Review And Implementation Of Common Statistical Methods For Recommender Systems


Download Review And Implementation Of Common Statistical Methods For Recommender Systems PDF/ePub or read online books in Mobi eBooks. Click Download or Read Online button to get Review And Implementation Of Common Statistical Methods For Recommender Systems book now. This website allows unlimited access to, at the time of writing, more than 1.5 million titles, including hundreds of thousands of titles in various foreign languages.

Download

Review and Implementation of Common Statistical Methods for Recommender Systems


Review and Implementation of Common Statistical Methods for Recommender Systems

Author: Candace Jennifer McKeag

language: en

Publisher:

Release Date: 2021


DOWNLOAD





As a result of today's massive information overload, the exploration and development of recommender systems is burgeoning. This paper consists of a comprehensive literature review in which the current knowledge surrounding statistical methods for recommender systems is outlined and evaluated. For each method, the theoretical premise and application-related aspects such as optimal use cases and common research problems are described. To round out the literature review, an implementation of several collaborative filtering techniques is conducted in order to apply the discussed theory and identify some advantages and disadvantages of the methods.

Recommender Systems


Recommender Systems

Author: Monideepa Roy

language: en

Publisher: CRC Press

Release Date: 2023-06-19


DOWNLOAD





Recommender Systems: A Multi-Disciplinary Approach presents a multi-disciplinary approach for the development of recommender systems. It explains different types of pertinent algorithms with their comparative analysis and their role for different applications. This book explains the big data behind recommender systems, the marketing benefits, how to make good decision support systems, the role of machine learning and artificial networks, and the statistical models with two case studies. It shows how to design attack resistant and trust-centric recommender systems for applications dealing with sensitive data. Features of this book: Identifies and describes recommender systems for practical uses Describes how to design, train, and evaluate a recommendation algorithm Explains migration from a recommendation model to a live system with users Describes utilization of the data collected from a recommender system to understand the user preferences Addresses the security aspects and ways to deal with possible attacks to build a robust system This book is aimed at researchers and graduate students in computer science, electronics and communication engineering, mathematical science, and data science.

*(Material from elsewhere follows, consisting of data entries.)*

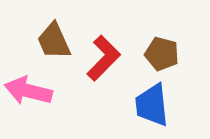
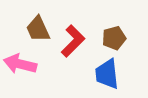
brown pentagon: (162, 54) -> (114, 38), turned -30

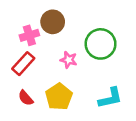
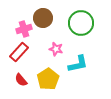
green circle: (101, 44) -> (81, 23), moved
cyan L-shape: (110, 98) -> (78, 64), moved

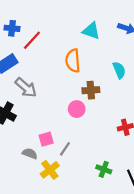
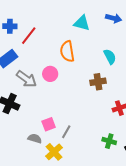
brown cross: (91, 90) -> (98, 82), moved
pink circle: (77, 109) -> (50, 74), moved
green cross: (104, 169) -> (109, 141), moved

Reviews in Recommender Systems: 2022


Reviews in Recommender Systems: 2022

Author: Dominik Kowald

language: en

Publisher: Frontiers Media SA

Release Date: 2024-04-10


DOWNLOAD





Frontiers in Big Data is delighted to present the ‘Reviews in Recommender Systems’ series of article collections. Reviews in Recommender Systems will publish high-quality scholarly review papers on key topics in recommender systems and their applications in our everyday lives, in search engines, online retail, news, entertainment, travel, social networks, and much more. It aims to highlight recent advances in the field, whilst emphasizing important directions and new possibilities for future inquiries. We anticipate the research presented will promote discussion in the Big Data community that will translate to best practice applications in further research, industry, real-world implementations, public health, and policy settings.